Now, despite feeling like the worst, most
disloyal daughter in the world, I wonder.
"Not that I know of, Dad," I hedge.
He is not satisfied. "C'mon," he says,
wheedling. "You can tell me. Is it one of the doctors?"
I shrink back into my pillows. I'm trying to
think of something to say, when a Jasper Heights police car, sirens
blaring, pulls in front of the house.
/////////////////////////
"More coffee, Mr. Dormer?" Dad nods while
Chase McNaughton, the young male officer, expertly makes a fresh
pot. Chase is movie-star handsome.
I am lying on the couch wrapped in a blanket
with my feet propped up. Nan Jacobs—the rounded, middle-aged female
officer—takes my blood pressure. "A little low," she mutters, "you
might be suffering from a touch of shock."

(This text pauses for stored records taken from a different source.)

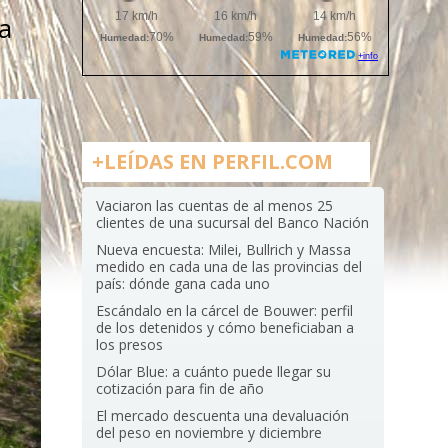
a
+LEÍDAS EN PERFIL.COM
Vaciaron las cuentas de al menos 25
clientes de una sucursal del Banco Nación
Nueva encuesta: Milei, Bullrich y Massa
medido en cada una de las provincias del
país: dónde gana cada uno
Escándalo en la cárcel de Bouwer: perfil
de los detenidos y cómo beneficiaban a
los presos
Dólar Blue: a cuánto puede llegar su
cotización para fin de año
El mercado descuenta una devaluación
del peso en noviembre y diciembre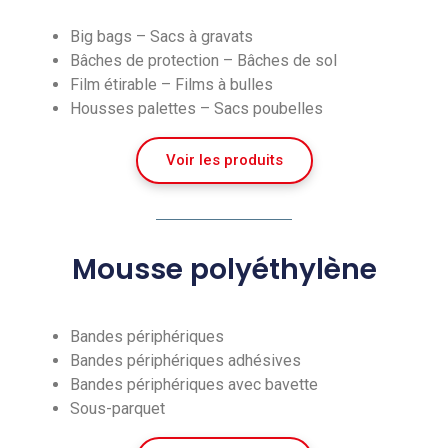
Big bags – Sacs à gravats
Bâches de protection – Bâches de sol
Film étirable – Films à bulles
Housses palettes – Sacs poubelles
Voir les produits
Mousse polyéthylène
Bandes périphériques
Bandes périphériques adhésives
Bandes périphériques avec bavette
Sous-parquet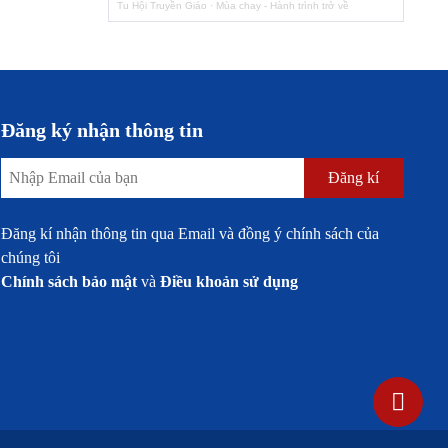
Tu Hội Truyền Giáo
·
Mùa chay - Hành trình trở về
Đăng ký nhận thông tin
Đăng kí
Đăng kí nhận thông tin qua Email và đồng ý chính sách của
chúng tôi
Chính sách bảo mật
và
Điều khoản sử dụng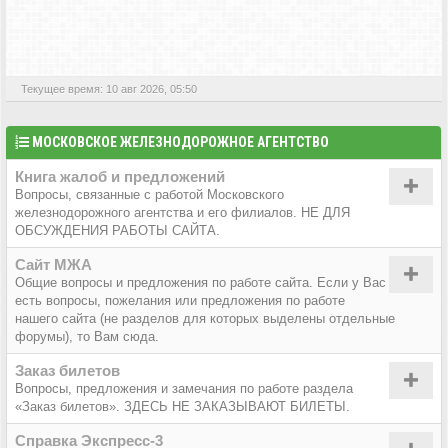
АКТИВНЫЕ ТЕМЫ
Текущее время: 10 авг 2026, 05:50
МОСКОВСКОЕ ЖЕЛЕЗНОДОРОЖНОЕ АГЕНТСТВО
Книга жалоб и предложений
Вопросы, связанные с работой Московского
железнодорожного агентства и его филиалов. НЕ ДЛЯ
ОБСУЖДЕНИЯ РАБОТЫ САЙТА.
Сайт МЖА
Общие вопросы и предложения по работе сайта. Если у Вас
есть вопросы, пожелания или предложения по работе
нашего сайта (не разделов для которых выделены отдельные
форумы), то Вам сюда.
Заказ билетов
Вопросы, предложения и замечания по работе раздела
«Заказ билетов». ЗДЕСЬ НЕ ЗАКАЗЫВАЮТ БИЛЕТЫ.
Справка Экспресс-3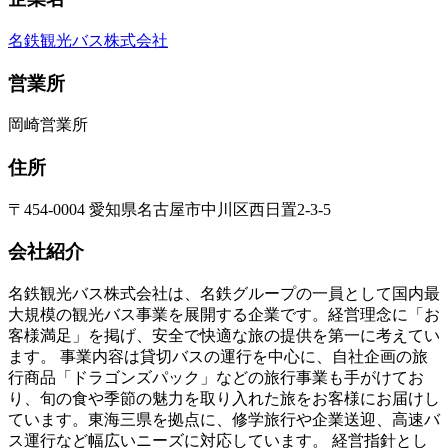
名鉄観光バス株式会社
営業所
岡崎営業所
住所
〒454-0004 愛知県名古屋市中川区西日置2-3-5
会社紹介
名鉄観光バス株式会社は、名鉄グループの一員として国内最
大規模の観光バス事業を展開する企業です。経営理念に「お
客様満足」を掲げ、安全で快適な旅の提供を第一に考えてい
ます。 事業内容は貸切バスの運行を中心に、自社企画の旅
行商品「ドラゴンズパック」などの旅行事業も手がけてお
り、旬の食や季節の魅力を取り入れた旅をお客様にお届けし
ています。東海三県を拠点に、修学旅行や企業送迎、高速バ
ス運行など幅広いニーズに対応しています。 経営指針とし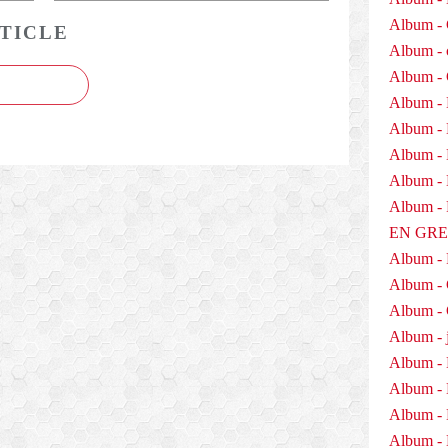
Album - 
TICLE
Album - 
Album -
Album - 
Album -
Album - 
Album - D
Album 
EN GR
Album -
Album -
Album - 
Album - j
Album - 
Album -
Album - 
Album - 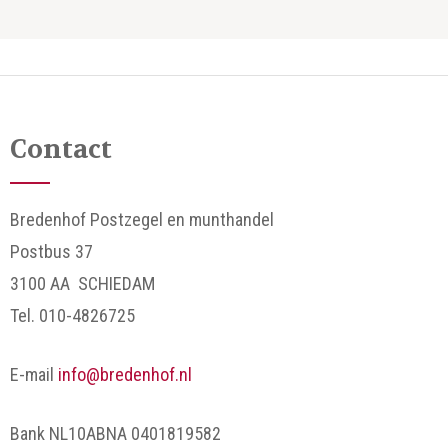
Contact
Bredenhof Postzegel en munthandel
Postbus 37
3100 AA SCHIEDAM
Tel. 010-4826725
E-mail
info@bredenhof.nl
Bank NL10ABNA 0401819582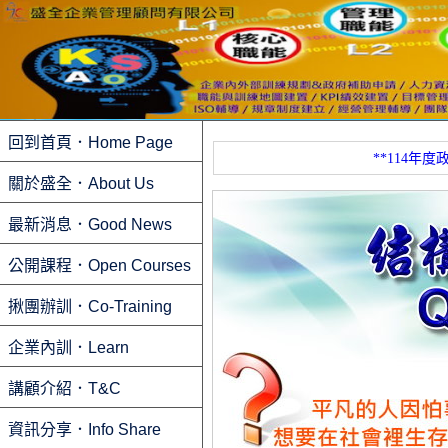
回到首頁．Home Page
**114年度政府
關於盛全．About Us
最新消息．Good News
公開課程．Open Courses
揪團辦訓．Co-Training
企業內訓．Learn
講顧介紹．T&C
資訊分享．Info Share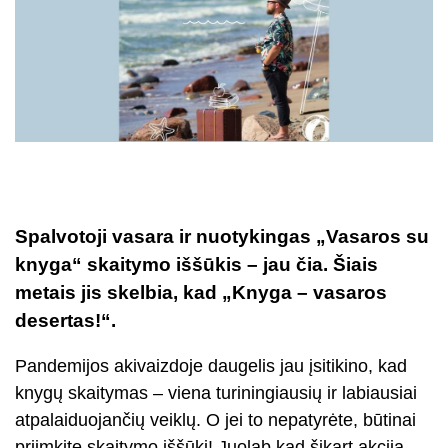
Spalvotoji vasara ir nuotykingas „Vasaros su
knyga“ skaitymo iššūkis – jau čia. Šiais
metais jis skelbia, kad „Knyga – vasaros
desertas!“.
Pandemijos akivaizdoje daugelis jau įsitikino, kad
knygų skaitymas – viena turiningiausių ir labiausiai
atpalaiduojančių veiklų. O jei to nepatyrėte, būtinai
priimkite skaitymo iššūkį! Juolab kad šįkart akcija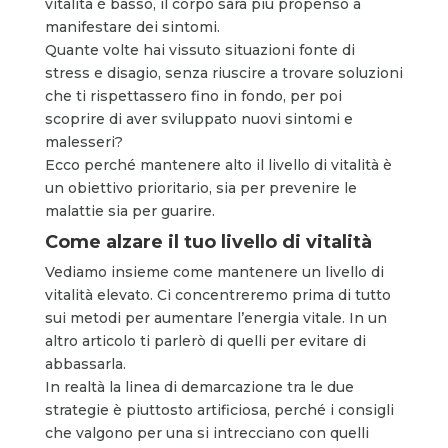
vitalità è basso, il corpo sarà più propenso a
manifestare dei sintomi.
Quante volte hai vissuto situazioni fonte di
stress e disagio, senza riuscire a trovare soluzioni
che ti rispettassero fino in fondo, per poi
scoprire di aver sviluppato nuovi sintomi e
malesseri?
Ecco perché mantenere alto il livello di vitalità è
un obiettivo prioritario, sia per prevenire le
malattie sia per guarire.
Come alzare il tuo livello di vitalità
Vediamo insieme come mantenere un livello di
vitalità elevato. Ci concentreremo prima di tutto
sui metodi per aumentare l’energia vitale. In un
altro articolo ti parlerò di quelli per evitare di
abbassarla.
In realtà la linea di demarcazione tra le due
strategie è piuttosto artificiosa, perché i consigli
che valgono per una si intrecciano con quelli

"I thought that only happens when you lose a
lot of blood," I say, confused.
"No," she says. "Some people can have an
extreme physical reaction to emotional trauma. It's a normal
physiological response to an abnormal situation."
I am silent for a moment. I feel strangely
cold. My hands and feet tingle. What the officers told us just
can't be right. There's got to be some kind of mistake. Maybe Mom
really is having an affair, and she's run off with a bipolar
plastic surgeon. Anything but this.
"Are you sure it was my Mom?" I ask. "She's a
very careful driver. She's never been in an accident before."
Nan's face radiates pity, and the bottom
drops out of my stomach. "We're sure," she says. "One of the
doctors at the hospital identified her body."
"But how did she die?" I can't help asking
even though I really don't want to know.
"Blunt force trauma," says Nan as gently as
she can. "It's a fancy way of saying she hit her head and then bled
into her brain." I feel my guts clench into a ball, and I'm
suddenly glad I'm not a breakfast kind of person.
I close my eyes for a moment
and open them when Dad starts sobbing. His cries are primal and
anguished: rough, shuddering barks that Nan and I can hear from the
kitchen. I hear a loud smash and Chase urging my father to keep it
together from his daughter.
Me.
Nan is frowning. She pulls a card from her
pocket and hands it to me. It's a number for a women's shelter.
"I'm not exactly sure what your situation is here," she says
cautiously. "But, if you need someplace safe to go, don't hesitate
to call that number."
"Thanks, but I'm fine." I'm not sure if it's
true, but it's my reflexive response. Dad keeps sobbing. He must
reach for a beer or a bottle, because I hear Chase ask him to put
something down. Things are definitely looking ugly.